The bright area below neck and shoulder in #1 seems a bit distracting? Maybe burn it a little/reduce highlights here?


----------



## Designer (Jul 12, 2017)

Pedro_lopez said:


> ..the model says she doesn't like how her cheek looks like a bump in the first photo.


Exactly!  She knows how light affects her looks, and so should you.

To overcome this problem, use fill flash or a reflector.  Flash is easier to use.


----------



## Donde (Jul 12, 2017)

I wish you didn't have that awful "Caution" sign in the second. It would certainly be the best of the bunch. What is going on with her eyelashes in the first and second?


----------



## Pedro_lopez (Jul 12, 2017)

What is awful about the caution sign? 


Sent from my iPhone using ThePhotoForum.com mobile app


----------



## Pedro_lopez (Jul 12, 2017)

I'm just wondering, since I actually wanted to take it by the sign and even photoshopped other words on the sign.


Sent from my iPhone using ThePhotoForum.com mobile app


----------



## Derrel (Jul 12, 2017)

Donde said:


> I wish you didn't have that awful "Caution" sign in the second. It would certainly be the best of the bunch. What is going on with her eyelashes in the first and second?



I like the Caution sign...kind of a visual pun!

Eyelashes--high sun as main light is causing the eyelashes to show their shadow! I like that effect...it's sometimes seen, not often, but sometimes.

I agree about the cheek's shape-rendering in shot #1--not the best angle on her face with that lighting, and it does make her cheek look a bit, well...ungainly I guess woukld be a polite way to put it. I like the third shot's look at her...kind of an appealing camera view of her.


----------



## Pedro_lopez (Jul 12, 2017)

Apart from getting a fill flash and or reflector, are there any books I can read to learn how to best light for feminine features?


Sent from my iPhone using ThePhotoForum.com mobile app


----------



## Derrel (Jul 12, 2017)

*How To Photograph Women Beautifully*...an oldie but a goodie! Look for it used. It will teach you a lot.

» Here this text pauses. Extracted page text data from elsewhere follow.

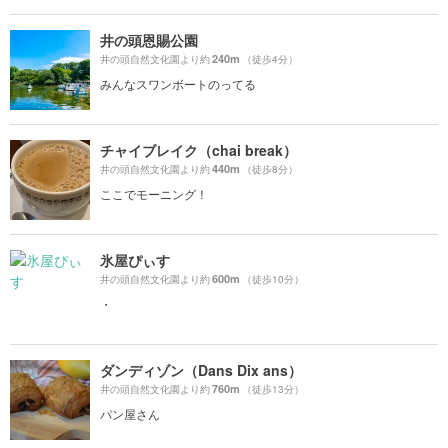
井の頭恩賜公園
240m
井の頭自然文化園より約
（徒歩4分）
みんなスワンボートのってる
チャイブレイク（chai break）
440m
井の頭自然文化園より約
（徒歩8分）
ここでモーニング！
氷屋ぴぃす
600m
井の頭自然文化園より約
（徒歩10分）
・
ダンディゾン（Dans Dix ans）
760m
井の頭自然文化園より約
（徒歩13分）
パン屋さん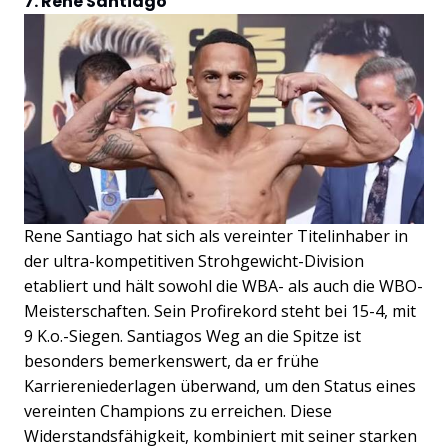
7. Rene Santiago
Rene Santiago hat sich als vereinter Titelinhaber in
der ultra-kompetitiven Strohgewicht-Division
etabliert und hält sowohl die WBA- als auch die WBO-
Meisterschaften. Sein Profirekord steht bei 15-4, mit
9 K.o.-Siegen. Santiagos Weg an die Spitze ist
besonders bemerkenswert, da er frühe
Karriereniederlagen überwand, um den Status eines
vereinten Champions zu erreichen. Diese
Widerstandsfähigkeit, kombiniert mit seiner starken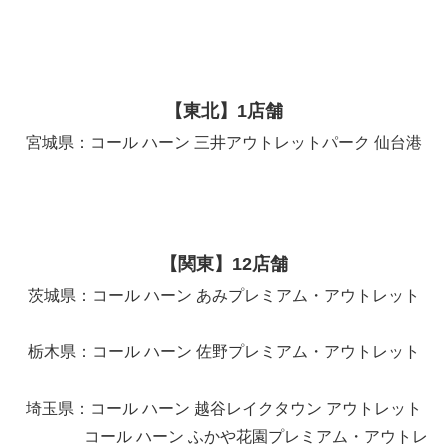
【東北】1店舗
宮城県：コール ハーン 三井アウトレットパーク 仙台港
【関東】12店舗
茨城県：コール ハーン あみプレミアム・アウトレット
栃木県：コール ハーン 佐野プレミアム・アウトレット
埼玉県：コール ハーン 越谷レイクタウン アウトレット
コール ハーン ふかや花園プレミアム・アウトレ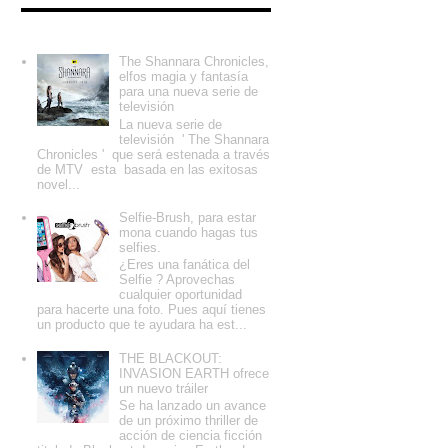
Entradas populares
The Shannara Chronicles,
elfos magia y fantasía
para una nueva serie de
televisión
La nueva serie de
televisión ' The Shannara
Chronicles ' que será estenada a través
de MTV esta basada en las exitosas
novel...
Selfie-Brush, para estar
mona cuando hagas tus
selfies.
¿Eres una fanática del
Selfie ? Aprovechas
cualquier oportunidad
para hacerte una foto. Pues aquí tienes
un producto que te ayudara ha est...
THE BLACKOUT:
INVASION EARTH ofrece
un nuevo tráiler
Se ha lanzado un avance
de un próximo thriller de
acción de ciencia ficción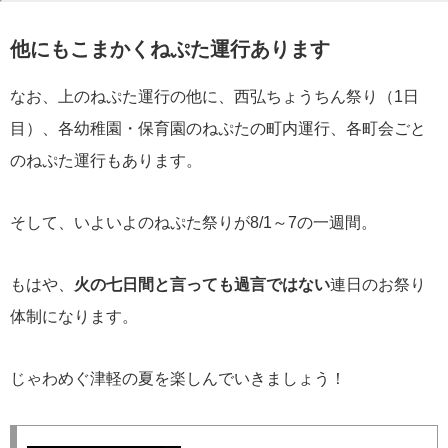
他にもこまかくねぷた運行あります
なお、上のねぷた運行の他に、西弘ちょうちん祭り（1日
目）、各幼稚園・保育園のねぷたの町内運行、各町会ごと
のねぷた運行もあります。
そして、いよいよのねぷた祭りが8/1～7の一週間。
もはや、
火の七日間と言っても過言ではない
連日のお祭り
体制になります。
じゃわめぐ津軽の夏を楽しんでいきましょう！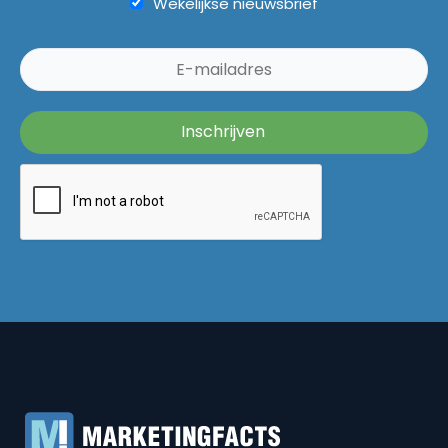
Wekelijkse nieuwsbrief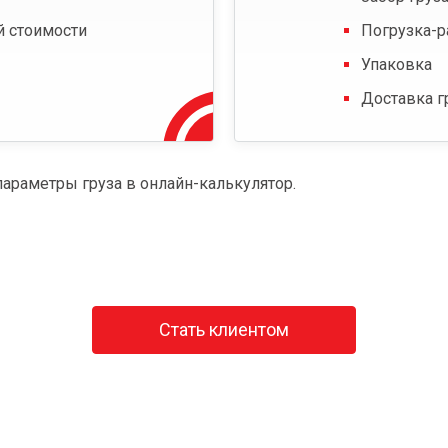
й стоимости
Погрузка-р
Упаковка
Доставка г
параметры груза в онлайн-калькулятор.
Стать клиентом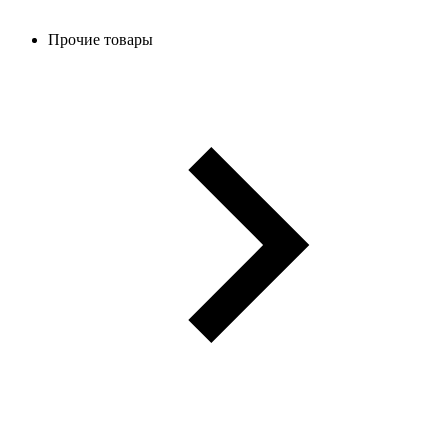
Прочие товары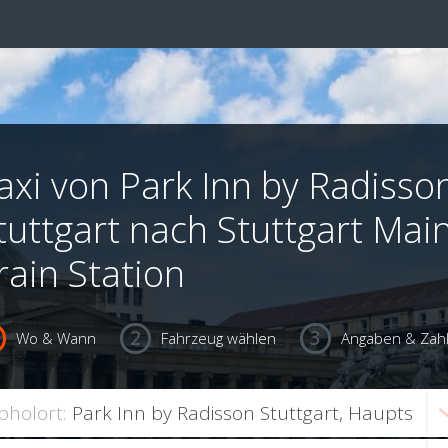
axi von Park Inn by Radisso
tuttgart nach Stuttgart Mai
rain Station
Wo & Wann
Fahrzeug wählen
Angaben & Zah
bholort:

Women have not changed much in thousands of years, so this 1980's book will teach you a LOT.

Funny thing: I saw the book author's basic clamshell lighting setup on America's Top Model, being used on-location...a now 35-year-old basic glamour headshot setup, which is shown and discussed in the book to a very high degree...and the SAME, exact basics being used by a modern-day pro shooting modeling shots. This lighting pattern is easy to use on women, and looks good, and has looked great, across the decades.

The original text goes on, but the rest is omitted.